The historical plot is absorbing: Sarah, an 11-year-old girl living in Paris with her Polish-born parents and 3-year-old brother -- is seized with her parents by the French police in July 1942 in what becomes known as the Vel' d'Hiv roundup. (President Jacques Chirac made a public apology for the role of the French police and others responsible for this tragic series of events, during which more than 13,000 French Jews were arrested and detained at the Velodrome d'Hiver, before being sent to an internment camp in Drancy, and then shipped to Auschwitz to face extermination. The complicity of the French in the Holocaust continues to be something the French generally find difficult to openly acknowledge.)

Sarah's parents have tried to protect their children from the growing anti-semitism, so Sarah doesn't understand what the arrest is all about, and tries to protect her small brother by leaving him behind, locked in a secret hiding place, expecting that she will soon be able to return and release him.

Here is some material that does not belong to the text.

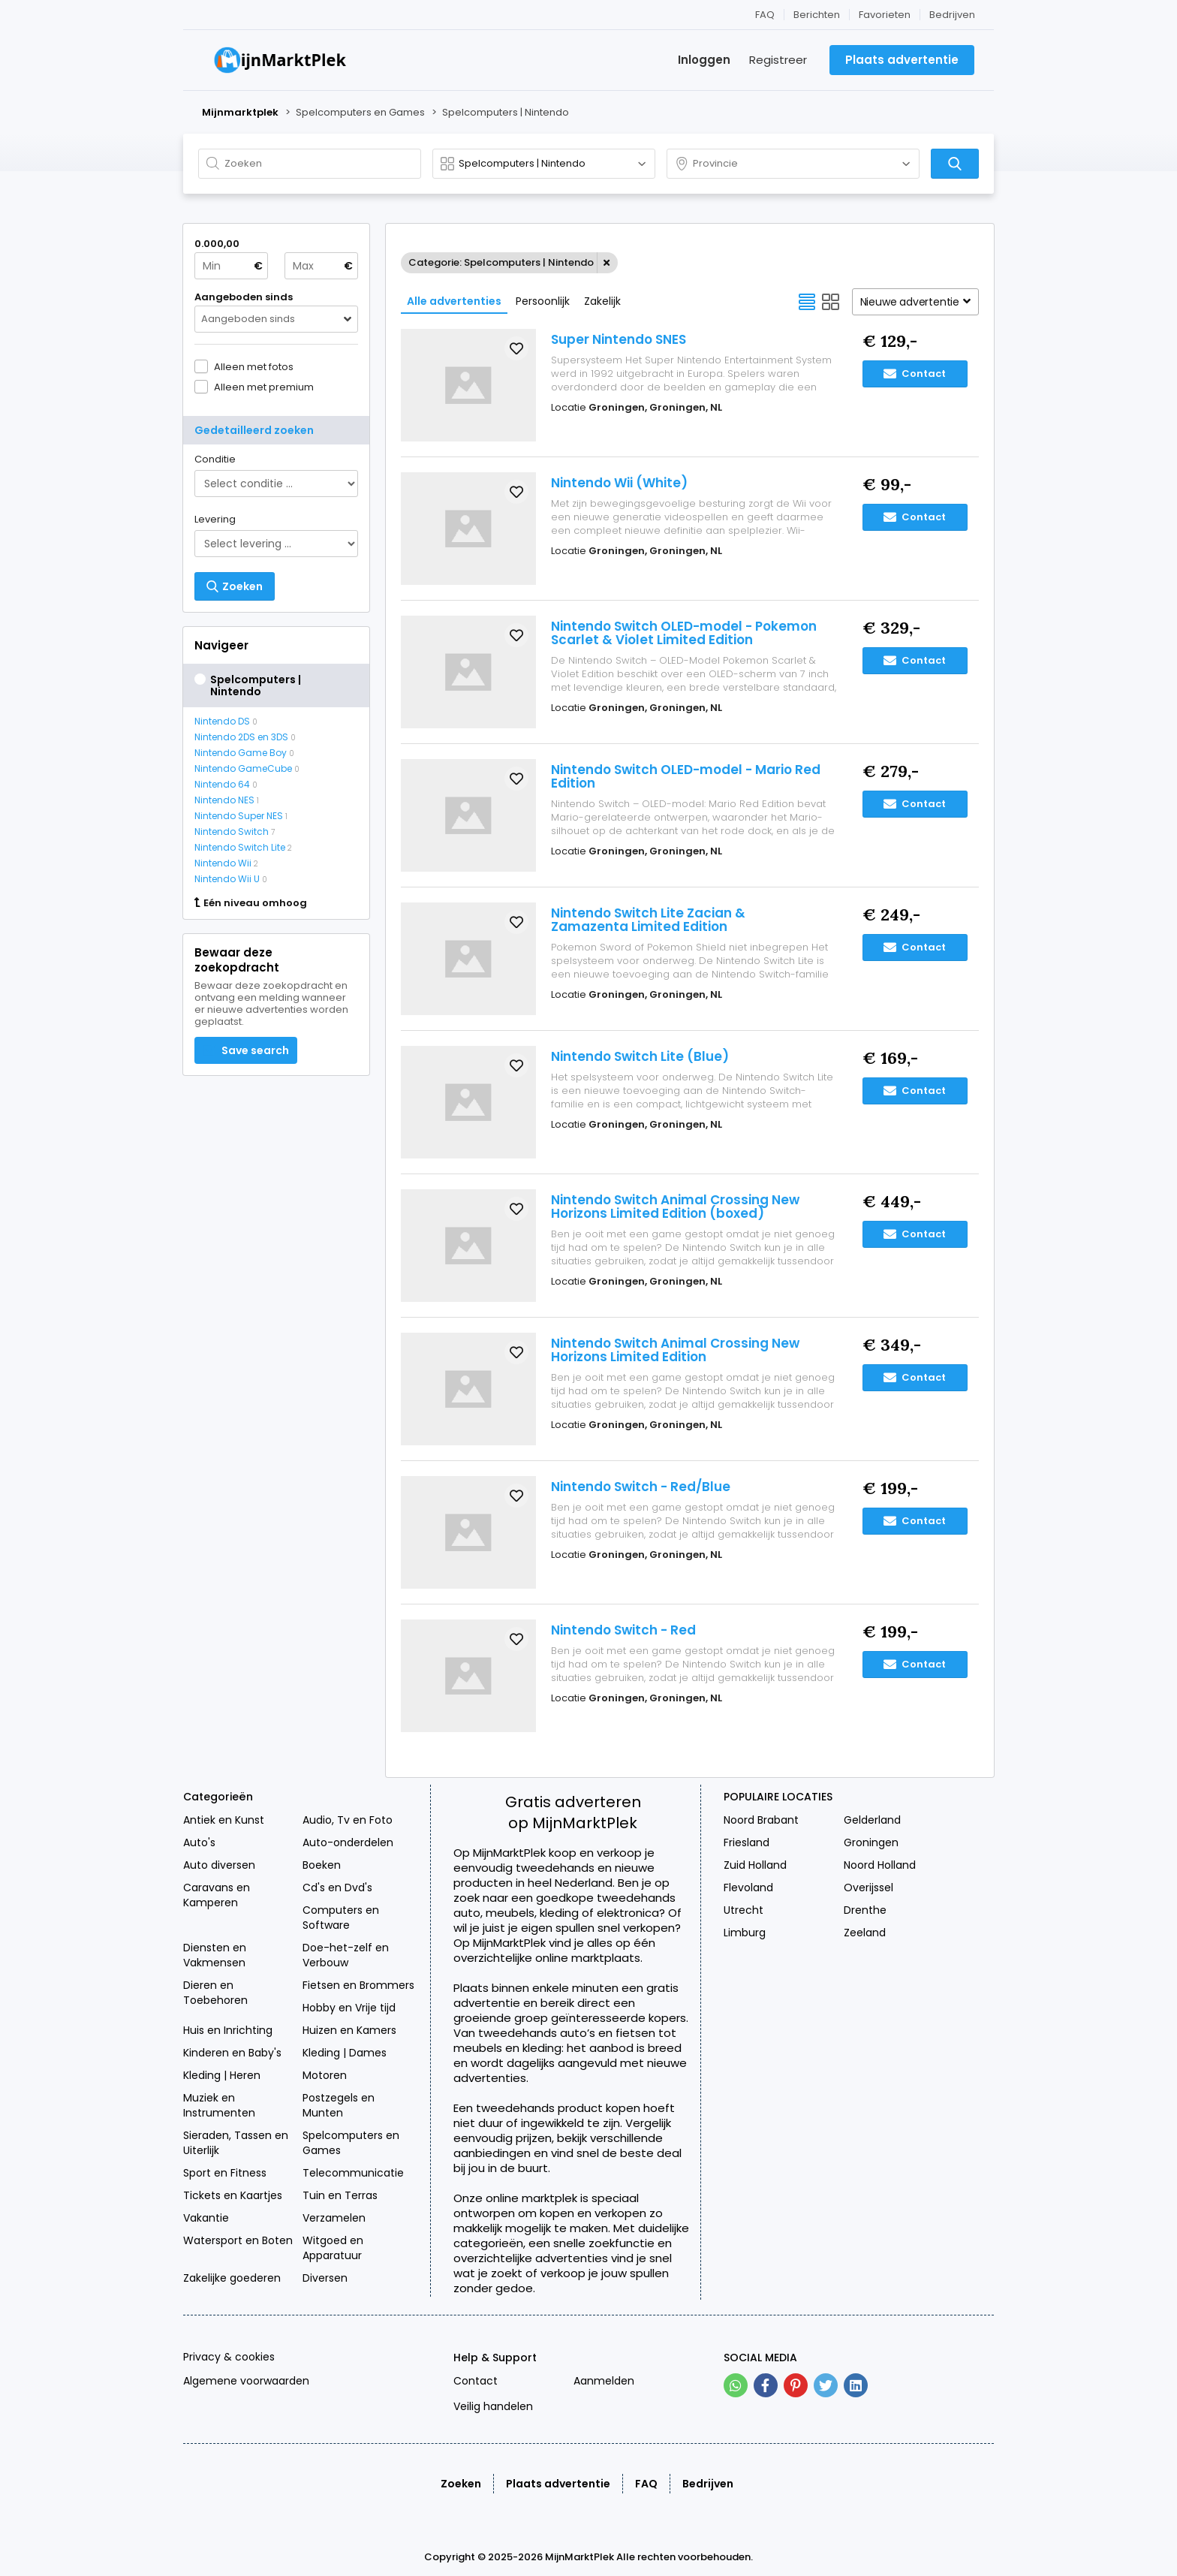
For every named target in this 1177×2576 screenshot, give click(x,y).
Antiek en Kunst (223, 1819)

Sarah is a fictional character, based on general historical facts of the time period, and de Rosnay's portrayal of this segment of the story is well conceived and emotionally captivating. (De Rosnay could have spared us from the repetitious questions Sarah contemplates, such as "Why is this happening to me?" and "Why do people hate Jews so much?" Although of course it would have been natural for an 11-year-old to ask herself these questions repeatedly, it detracted from the power of the narrative.)

My main gripe with this novel is the character of Julia Jarmond, the American journalist living in Paris, who researches the Vel' d'Hiv for a piece marking the 60th anniversary of the roundup in 2002. I liked the way the history ends up connecting to Julia's family, but I found annoying the story of Julia's marriage and the subsequent turn of events in her life. Still, I'd give this novel a 3.5 and recommend it as a worthwhile read.